RECORDS SUPPLIED:
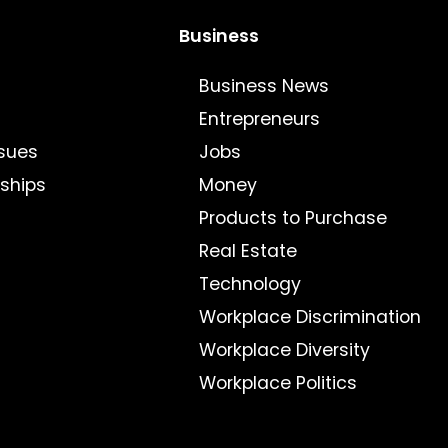
Business
Business News
Entrepreneurs
sues
Jobs
nships
Money
Products to Purchase
Real Estate
Technology
Workplace Discrimination
Workplace Diversity
Workplace Politics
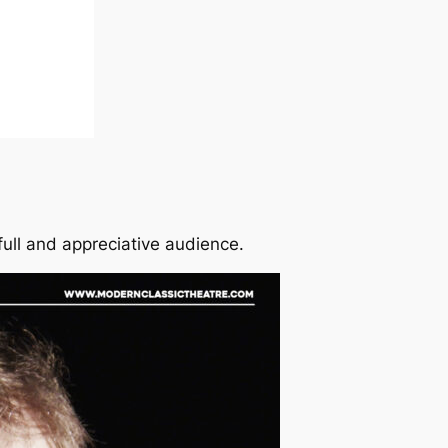
ull and appreciative audience.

TASK TO CARRY OUT:
Copy exactly, leaving out pictures, the lines from the line containing "Workplace Politics" through the last line of the records.

SOLVED EXERCISE:
Workplace Politics
ull and appreciative audience.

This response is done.